Жена Левина стала накрывать на стол, появилось некое подобие походного ужина. Сидели за огромным столом под сиротливо свисшим с потолка шелковым абажуром, пили чай.
– Когда я шел к вам, видел на железнодорожных путях множество вагонов, в каких перевозят людей… туда. Говорят, что они предназначены для евреев. И вот… если это на самом деле произойдет, я останусь? Как было с бедной Ольгой? Она в аду, а я мягко сплю и вдоволь ем? Как было тогда, в тридцатые, ты помнишь? Никого не пощадили, кроме меня… Я иногда думаю: не мучительнее ли такое самой смерти?
– Значит, ты избран быть свидетелем, чтобы рассказать живым о нас, мертвых.
– Те же слова мне сказала и Нина Табидзе, жена очень близкого мне грузинского поэта, погибшего… как многие. Она принесла и вручила мне пакет с гербовой бумагой, на которой Тициан Табидзе записывал свои стихи. Это было сразу после войны. И тогда я начал… Положил перед собой на столе чистый лист, на котором рука Тициана никогда более не запишет ни одной строчки, и появились первые слова: «Шли и шли и пели “Вечную память…”» А сейчас эта работа – большой роман, главный в моей жизни.

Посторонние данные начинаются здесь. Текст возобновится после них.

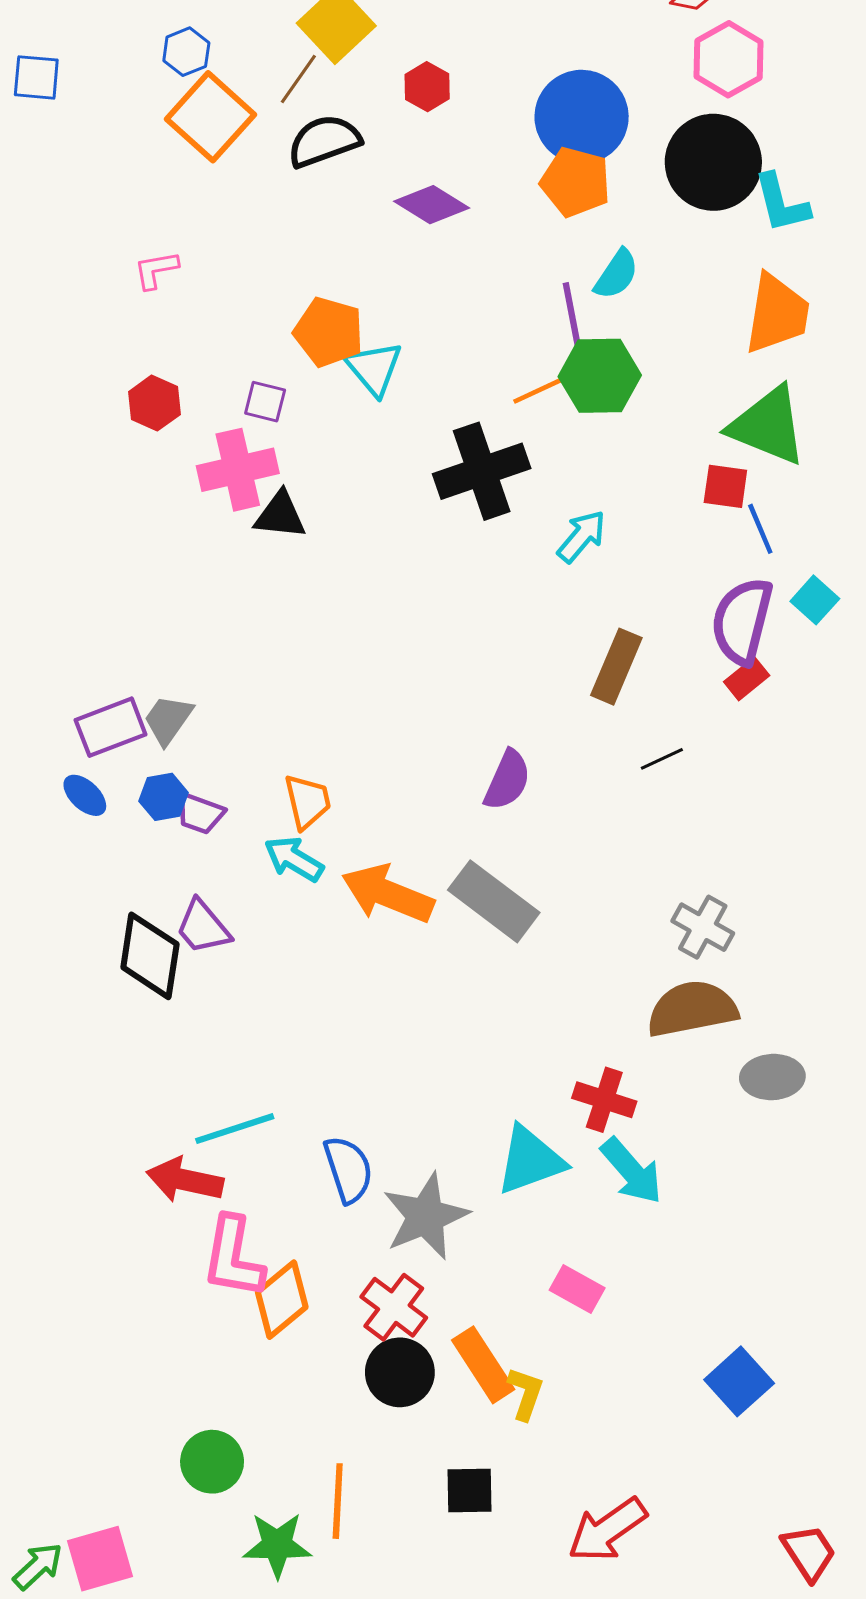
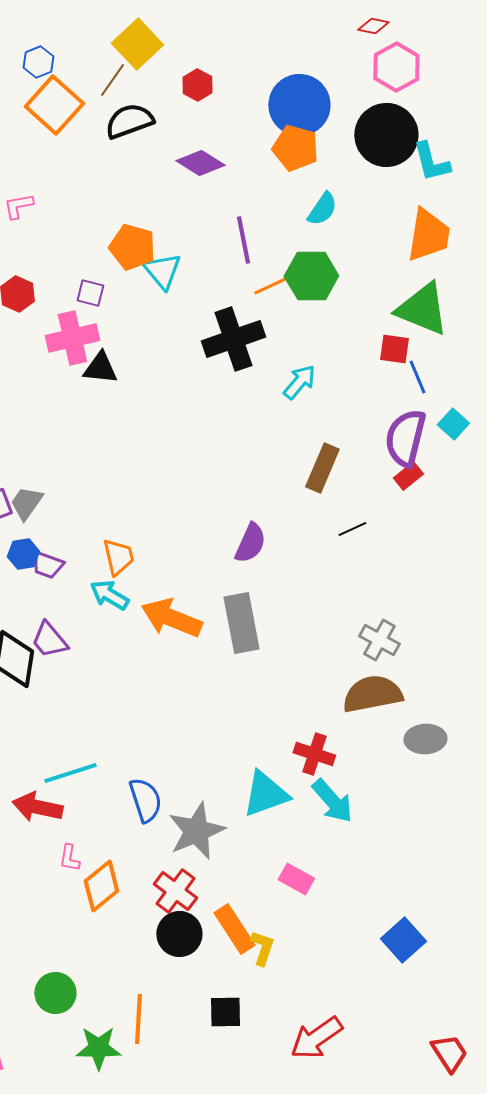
purple line: (572, 318) -> (243, 240), moved
gray rectangle: (494, 901) -> (241, 623), turned 42
pink L-shape: (233, 1257) -> (69, 858), size x0.5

Он завершен, а меня преследует ощущение пустоты, того, что все это было для меня слишком легко, что от меня требуется нечто большее.

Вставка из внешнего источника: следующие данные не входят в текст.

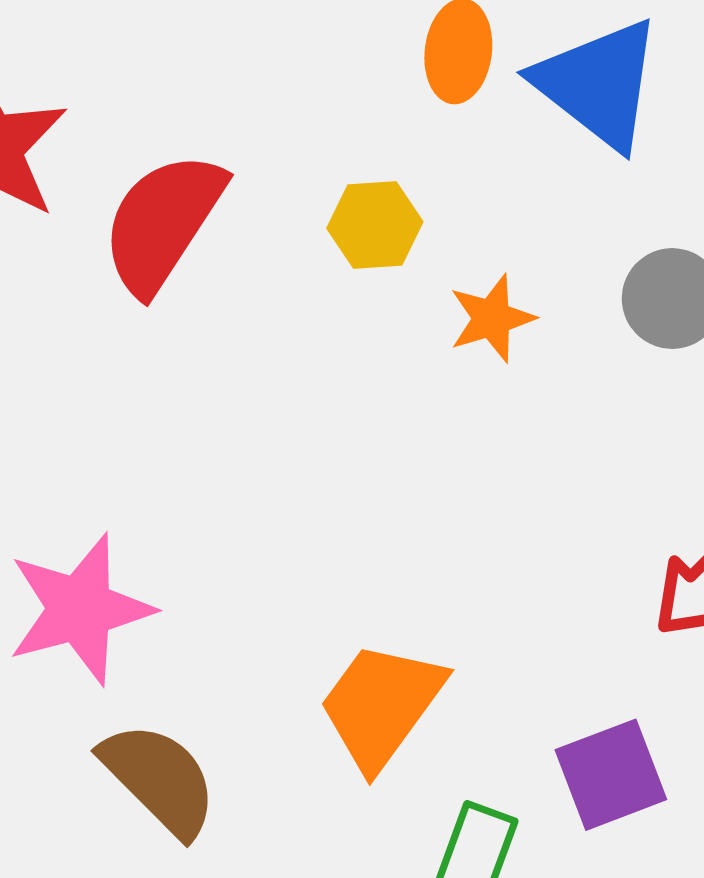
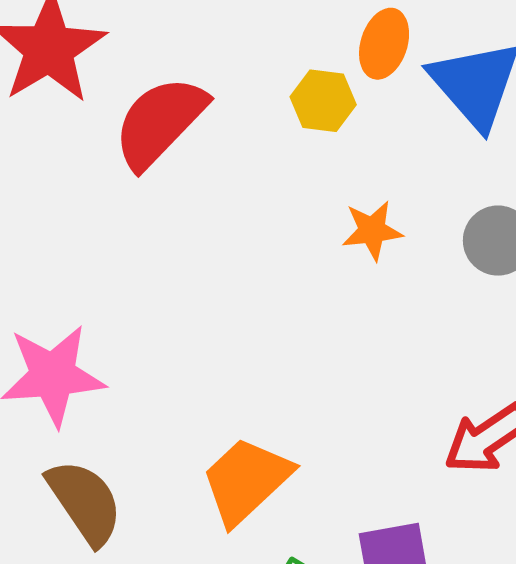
yellow hexagon: (375, 225) -> (323, 101), moved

Раздался звонок в дверь, потом еще один и еще…
Сидящие за столом переглянулись. Левин грузно встал и неуклюже, боком направился в прихожую. Вскоре он вернулся в столовую в сопровождении «стайки» вооруженных мужчин.
Женщина встала, а Борис Леонидович оставался сидеть на своем месте. Офицер направился к нему.
– Ваши документы.
Взяв из рук Пастернака маленькую книжечку, он движением руки показал, что следует оставаться на месте, сам же направился в прихожую и стал названивать по телефону.
Женщина принялась укладывать в брезентовый мешок вещи будущего арестанта. Офицер вернулся и протянул Борису Леонидовичу его документы. Глядел неприязненно.